Questi erano i quesiti cui il professor Philip George Zimbardo (NY 23 marzo 1933) volle trovare risposta.
Il suoi studi si prefiggevano di comprende il comportamento umano in relazione ad una società i cui individui vengono definiti solo in base ad un gruppo di appartenenza.
Più nel dettaglio, Zimbardo, intendeva scardinare una vecchia convinzione socialmente riconosciuta secondo la quale i comportamenti violenti, aggressivi e degradanti della vita in carcere (inteso come rappresentativo di un contesto istituzionale) dipendevano da personalità deviate.
Il professor Zimbardo sosteneva, piuttosto, che tali comportamenti non fossero innati né acquisiti ma che si manifestassero in relazione alle specifiche situazioni, quindi che dovessero venir contestualizzati.
Per dimostrare la veridicità del suo pensiero il professore, nel 1971, realizzò quel progetto che lo rese famoso e che divenne uno dei capisaldi della psicologia sociale: l’esperimento carcerario di Stanford.
Esperimento carcerario di Stanford: cos’era e perchè lo hanno dovuto interrompere
Nel 1971, come detto, il professor Zimbardo accettò la cattedra alla Stanford University e compose uno staff per condurre il suo esperimento: previste 24 persone, di età compresa fra i 20 e i 30 anni, alle quali sarebbero stati assegnati casualmente i ruoli di guardie e carcerati.
L’esperimento si sarebbe tenuto nel seminterrato della struttura universitaria di Psicologia a Stanford; l’ex carcerato Carl Prescott apportò un prezioso contributo per riprodurre fedelmente l’ambiente carcerario e la sua atmosfera oppressiva.
Ogni detenuto avrebbe avuto nella sua cella una branda con un materasso, delle coperte e un cuscino.
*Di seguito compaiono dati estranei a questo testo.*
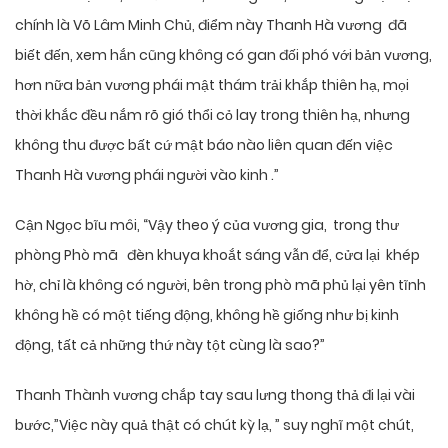
chính là Võ Lâm Minh Chủ, điểm này Thanh Hà vương đã
biết đến, xem hắn cũng không có gan đối phó với bản vương,
hơn nữa bản vương phái mật thám trải khắp thiên hạ, mọi
thời khắc đều nắm rõ gió thổi cỏ lay trong thiên hạ, nhưng
không thu được bất cứ mật báo nào liên quan đến việc
Thanh Hà vương phái người vào kinh .”
Cận Ngọc bĩu môi, “Vậy theo ý của vương gia, trong thư
phòng Phò mã đèn khuya khoắt sáng vẫn để, cửa lại khép
hờ, chỉ là không có người, bên trong phò mã phủ lại yên tĩnh
không hề có một tiếng động, không hề giống như bị kinh
động, tất cả những thứ này tột cùng là sao?”
Thanh Thành vương chắp tay sau lưng thong thả đi lại vài
bước,”Việc này quả thật có chút kỳ lạ, ” suy nghĩ một chút,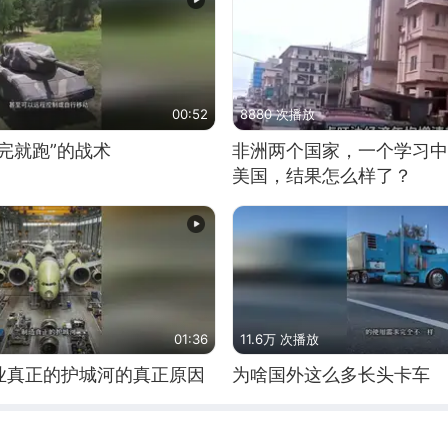
00:52
8880 次播放
完就跑”的战术
非洲两个国家，一个学习中
美国，结果怎么样了？
01:36
11.6万 次播放
业真正的护城河的真正原因
为啥国外这么多长头卡车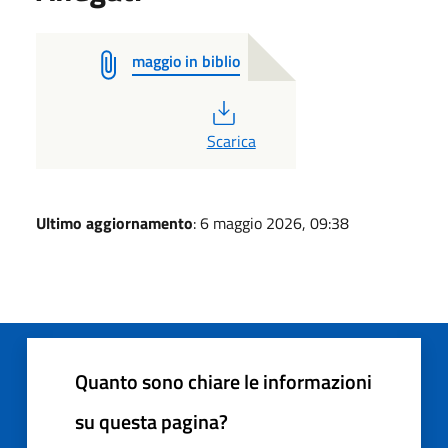
maggio in biblio
PDF
Scarica
Ultimo aggiornamento
: 6 maggio 2026, 09:38
Quanto sono chiare le informazioni
su questa pagina?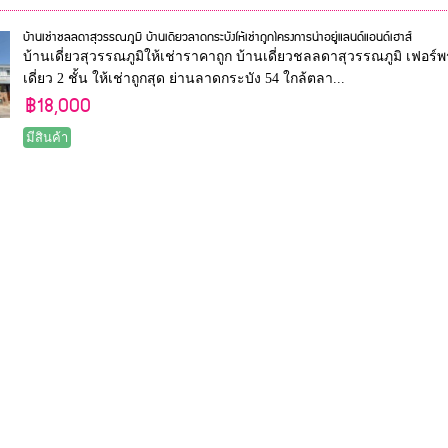
บ้านเช่าชลลดาสุวรรณภูมิ บ้านเดี่ยวลาดกระบังให้เช่าถูกโครงการน่าอยู่แลนด์แอนด์เฮาส์
บ้านเดี่ยวสุวรรณภูมิให้เช่าราคาถูก บ้านเดี่ยวชลลดาสุวรรณภูมิ เฟอร์
เดี่ยว 2 ชั้น ให้เช่าถูกสุด ย่านลาดกระบัง 54 ใกล้ตลา...
฿18,000
มีสินค้า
Le celle erano prive di finestre e di orologi per indurre a perdere la cognizione del tempo che trascorre.
Le celle, inoltre, vennero dotate di impianti di videosorveglianza e microfoni.
L’esperimento Stanford doveva durare due settimane; attraverso un annuncio vennero reclutati i candidati ai quali venne richiesto di rispondere a determinati requisiti: giovani, di sesso maschile, di estrazione culturale media, privi di deficit fisici o psichici, senza precedenti esperienze di reclusione.
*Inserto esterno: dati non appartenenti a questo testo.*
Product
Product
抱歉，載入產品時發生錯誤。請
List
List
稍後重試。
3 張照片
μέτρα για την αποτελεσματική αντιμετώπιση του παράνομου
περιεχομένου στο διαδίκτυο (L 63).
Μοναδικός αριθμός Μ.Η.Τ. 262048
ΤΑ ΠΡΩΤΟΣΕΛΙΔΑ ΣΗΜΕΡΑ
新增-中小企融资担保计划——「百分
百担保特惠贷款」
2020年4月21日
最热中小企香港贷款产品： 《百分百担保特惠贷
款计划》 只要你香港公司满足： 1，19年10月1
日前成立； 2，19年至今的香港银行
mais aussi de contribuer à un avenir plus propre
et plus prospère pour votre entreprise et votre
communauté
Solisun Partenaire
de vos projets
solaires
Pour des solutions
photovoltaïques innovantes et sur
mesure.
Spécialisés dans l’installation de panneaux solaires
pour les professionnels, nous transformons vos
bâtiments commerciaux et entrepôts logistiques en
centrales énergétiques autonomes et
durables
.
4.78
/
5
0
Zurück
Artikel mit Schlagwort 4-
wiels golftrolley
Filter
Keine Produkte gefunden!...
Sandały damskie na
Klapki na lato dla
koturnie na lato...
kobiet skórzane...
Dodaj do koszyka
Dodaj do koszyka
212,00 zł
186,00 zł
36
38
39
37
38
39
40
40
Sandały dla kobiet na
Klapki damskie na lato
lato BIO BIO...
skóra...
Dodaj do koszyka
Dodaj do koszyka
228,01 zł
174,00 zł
Dei 100 candidati ne scelsero 24, suddividendoli ulteriormente: 18 vennero immediatamente impiegati nel progetto, e i restati 6 dovevano rimanere a disposizione.
In un sorteggio del tutto casuale vennero assegnati i ruoli di guardie, in turni di 8 ore, terminati i quali, rientravano nella vita di tutti i giorni, e dei carcerati che ovviamente avrebbero vissuto le due settimane da reclusi.
I prigionieri vennero tenuti all’oscuro della struttura che li avrebbe ospitati, le guardie invece ricevettero indicazioni precise sulla struttura stessa e parteciparono ad un meeting orientativo sul comportamento da tenere.
Ebbero inoltre una divisa, degli occhiali scuri che avrebbero dovuto indossare sempre per evitare di stabilire un contatto visivo, un fischietto e un manganello.